Marcelo

Personal information
- Full name: Marcelo Daniel Marques Santiago
- Date of birth: March 18, 1988 (age 37)
- Place of birth: São João de Loure, Portugal
- Height: 1.87 m (6 ft 2 in)
- Position: Midfielder

Team information
- Current team: SC São João Ver
- Number: 88

Youth career
- 2004–2005: Beira-Mar
- 2005–2007: Porto
- 2007: Candal

Senior career*
- Years: Team / Apps / (Gls)
- 2007–2008: Pontevedra B
- 2008–2009: Sporting Espinho / 4 / (0)
- 2009–2010: Pampilhosa / 30 / (9)
- 2010–2011: Gondomar / 21 / (3)
- 2011–2012: Tondela / 22 / (3)
- 2012: Jagodina / 0 / (0)
- 2013: Naval / 13 / (2)
- 2013: Feirense / 12 / (0)
- 2014: AD Oliveirense / 13 / (2)
- 2014–2016: Estarreja / 50 / (22)
- 2016–2018: Águeda / 54 / (25)
- 2018–2019: Anadia / 50 / (19)
- 2020: Águeda / 5 / (1)
- 2020: LAAC / 7 / (1)
- 2020–2021: SC São João Ver / 7 / (0)
- 2021–: Beira-Mar

International career
- Portugal U-17 / 1 / (0)
- Portugal U-18 / 6 / (1)
- Portugal U-19 / 2 / (0)

= Marcelo Santiago =

Portuguese footballer

Marcelo Daniel Marques Santiago (born 18 March 1988) is a Portuguese football midfielder who plays for Beira-Mar.

==Club career==
Born in São João de Loure, Albergaria-a-Velha Municipality, he played in the youth team of S.C. Beira-Mar before moving to F.C. Porto where he played in the youth teams (U-19) between 2005 and 2007. In the season 2007–08 he made his debut as a senior in Spain playing with Pontevedra CF B team in the Spanish Third League.
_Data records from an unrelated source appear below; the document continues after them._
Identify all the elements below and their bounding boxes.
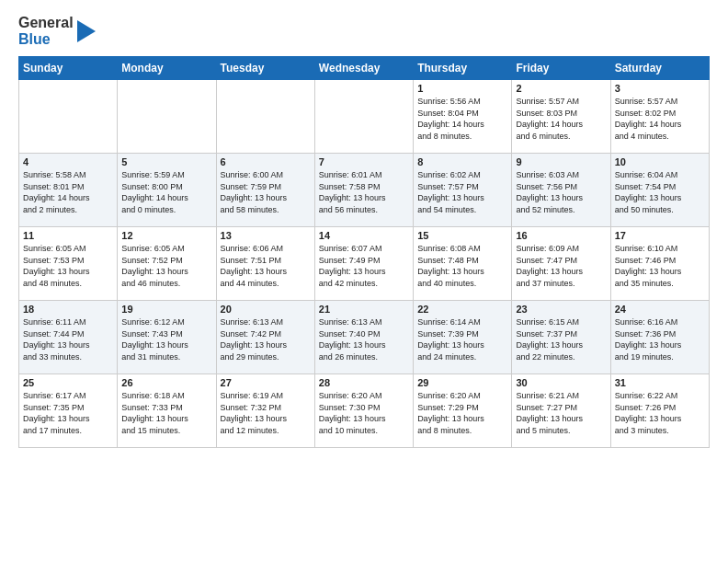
calendar-cell: 8Sunrise: 6:02 AM Sunset: 7:57 PM Daylig… [414,154,512,227]
calendar-cell: 23Sunrise: 6:15 AM Sunset: 7:37 PM Dayli… [512,301,610,374]
day-info: Sunrise: 6:13 AM Sunset: 7:40 PM Dayligh… [319,316,409,362]
calendar-cell: 21Sunrise: 6:13 AM Sunset: 7:40 PM Dayli… [314,301,413,374]
weekday-header-thursday: Thursday [414,57,512,80]
day-info: Sunrise: 6:02 AM Sunset: 7:57 PM Dayligh… [417,169,507,215]
day-info: Sunrise: 6:05 AM Sunset: 7:52 PM Dayligh… [121,243,211,289]
calendar-cell: 11Sunrise: 6:05 AM Sunset: 7:53 PM Dayli… [19,227,118,301]
day-info: Sunrise: 6:01 AM Sunset: 7:58 PM Dayligh… [319,169,409,215]
logo: GeneralBlue [18,15,96,47]
calendar-cell: 5Sunrise: 5:59 AM Sunset: 8:00 PM Daylig… [118,154,216,227]
calendar-cell [19,80,118,154]
day-number: 4 [23,156,113,167]
calendar-week-row: 18Sunrise: 6:11 AM Sunset: 7:44 PM Dayli… [19,301,710,374]
calendar-cell: 25Sunrise: 6:17 AM Sunset: 7:35 PM Dayli… [19,374,118,448]
calendar-cell: 18Sunrise: 6:11 AM Sunset: 7:44 PM Dayli… [19,301,118,374]
calendar-cell: 2Sunrise: 5:57 AM Sunset: 8:03 PM Daylig… [512,80,610,154]
calendar-cell: 28Sunrise: 6:20 AM Sunset: 7:30 PM Dayli… [314,374,413,448]
day-number: 26 [121,377,211,388]
day-number: 15 [417,230,507,241]
weekday-header-friday: Friday [512,57,610,80]
day-info: Sunrise: 6:21 AM Sunset: 7:27 PM Dayligh… [516,390,606,436]
day-info: Sunrise: 6:16 AM Sunset: 7:36 PM Dayligh… [615,316,705,362]
day-number: 10 [615,156,705,167]
calendar-cell: 4Sunrise: 5:58 AM Sunset: 8:01 PM Daylig… [19,154,118,227]
calendar-cell: 26Sunrise: 6:18 AM Sunset: 7:33 PM Dayli… [118,374,216,448]
day-info: Sunrise: 6:09 AM Sunset: 7:47 PM Dayligh… [516,243,606,289]
day-number: 12 [121,230,211,241]
day-number: 29 [417,377,507,388]
day-info: Sunrise: 5:59 AM Sunset: 8:00 PM Dayligh… [121,169,211,215]
day-number: 8 [417,156,507,167]
calendar-cell: 17Sunrise: 6:10 AM Sunset: 7:46 PM Dayli… [610,227,709,301]
calendar-cell: 31Sunrise: 6:22 AM Sunset: 7:26 PM Dayli… [610,374,709,448]
day-number: 18 [23,304,113,315]
day-number: 5 [121,156,211,167]
day-number: 6 [221,156,311,167]
weekday-header-saturday: Saturday [610,57,709,80]
day-info: Sunrise: 6:10 AM Sunset: 7:46 PM Dayligh… [615,243,705,289]
day-info: Sunrise: 6:22 AM Sunset: 7:26 PM Dayligh… [615,390,705,436]
day-info: Sunrise: 6:00 AM Sunset: 7:59 PM Dayligh… [221,169,311,215]
weekday-header-sunday: Sunday [19,57,118,80]
day-info: Sunrise: 6:07 AM Sunset: 7:49 PM Dayligh… [319,243,409,289]
day-info: Sunrise: 5:57 AM Sunset: 8:02 PM Dayligh… [615,96,705,142]
day-number: 1 [417,83,507,94]
calendar-week-row: 11Sunrise: 6:05 AM Sunset: 7:53 PM Dayli… [19,227,710,301]
day-number: 25 [23,377,113,388]
calendar-cell: 1Sunrise: 5:56 AM Sunset: 8:04 PM Daylig… [414,80,512,154]
day-number: 16 [516,230,606,241]
calendar-cell: 14Sunrise: 6:07 AM Sunset: 7:49 PM Dayli… [314,227,413,301]
day-number: 7 [319,156,409,167]
day-number: 28 [319,377,409,388]
calendar-cell: 30Sunrise: 6:21 AM Sunset: 7:27 PM Dayli… [512,374,610,448]
day-number: 14 [319,230,409,241]
calendar-cell: 7Sunrise: 6:01 AM Sunset: 7:58 PM Daylig… [314,154,413,227]
day-info: Sunrise: 5:57 AM Sunset: 8:03 PM Dayligh… [516,96,606,142]
calendar-cell: 12Sunrise: 6:05 AM Sunset: 7:52 PM Dayli… [118,227,216,301]
svg-marker-0 [77,20,96,42]
day-info: Sunrise: 5:56 AM Sunset: 8:04 PM Dayligh… [417,96,507,142]
day-number: 9 [516,156,606,167]
day-number: 11 [23,230,113,241]
calendar-cell: 19Sunrise: 6:12 AM Sunset: 7:43 PM Dayli… [118,301,216,374]
day-number: 13 [221,230,311,241]
day-number: 27 [221,377,311,388]
day-info: Sunrise: 6:18 AM Sunset: 7:33 PM Dayligh… [121,390,211,436]
day-number: 2 [516,83,606,94]
calendar-cell [314,80,413,154]
logo-container: GeneralBlue [18,15,96,47]
calendar-cell: 10Sunrise: 6:04 AM Sunset: 7:54 PM Dayli… [610,154,709,227]
calendar-cell [216,80,314,154]
page-header: GeneralBlue [18,15,710,47]
day-info: Sunrise: 6:03 AM Sunset: 7:56 PM Dayligh… [516,169,606,215]
day-info: Sunrise: 6:06 AM Sunset: 7:51 PM Dayligh… [221,243,311,289]
calendar-week-row: 1Sunrise: 5:56 AM Sunset: 8:04 PM Daylig… [19,80,710,154]
calendar-week-row: 4Sunrise: 5:58 AM Sunset: 8:01 PM Daylig… [19,154,710,227]
calendar-cell: 27Sunrise: 6:19 AM Sunset: 7:32 PM Dayli… [216,374,314,448]
calendar-week-row: 25Sunrise: 6:17 AM Sunset: 7:35 PM Dayli… [19,374,710,448]
calendar-cell: 29Sunrise: 6:20 AM Sunset: 7:29 PM Dayli… [414,374,512,448]
day-info: Sunrise: 6:11 AM Sunset: 7:44 PM Dayligh… [23,316,113,362]
day-number: 23 [516,304,606,315]
weekday-header-tuesday: Tuesday [216,57,314,80]
day-info: Sunrise: 6:08 AM Sunset: 7:48 PM Dayligh… [417,243,507,289]
day-info: Sunrise: 6:19 AM Sunset: 7:32 PM Dayligh… [221,390,311,436]
day-info: Sunrise: 6:20 AM Sunset: 7:30 PM Dayligh… [319,390,409,436]
day-number: 30 [516,377,606,388]
day-info: Sunrise: 5:58 AM Sunset: 8:01 PM Dayligh… [23,169,113,215]
weekday-header-wednesday: Wednesday [314,57,413,80]
calendar-table: SundayMondayTuesdayWednesdayThursdayFrid… [18,56,710,448]
day-number: 3 [615,83,705,94]
day-number: 31 [615,377,705,388]
weekday-header-monday: Monday [118,57,216,80]
day-number: 21 [319,304,409,315]
day-info: Sunrise: 6:17 AM Sunset: 7:35 PM Dayligh… [23,390,113,436]
day-number: 24 [615,304,705,315]
logo-arrow-icon [77,17,96,46]
calendar-cell: 13Sunrise: 6:06 AM Sunset: 7:51 PM Dayli… [216,227,314,301]
day-number: 17 [615,230,705,241]
day-info: Sunrise: 6:15 AM Sunset: 7:37 PM Dayligh… [516,316,606,362]
calendar-cell: 20Sunrise: 6:13 AM Sunset: 7:42 PM Dayli… [216,301,314,374]
day-info: Sunrise: 6:12 AM Sunset: 7:43 PM Dayligh… [121,316,211,362]
day-info: Sunrise: 6:14 AM Sunset: 7:39 PM Dayligh… [417,316,507,362]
The following season, he returned to Portugal and played the next 4 seasons in the Second Division B with 4 different clubs in each season, respectively S.C. Espinho, F.C. Pampilhosa, Gondomar S.C. and C.D. Tondela. In summer 2012 he moved abroad again, this time to Serbia, by signing with FK Jagodina. He failed to make any appearance in the Serbian SuperLiga and during the winter break he returns to Portugal and joins second level side Associação Naval 1º de Maio.

==International career==
Marcelo represented Portugal at U-17, U-18 and U-19 levels.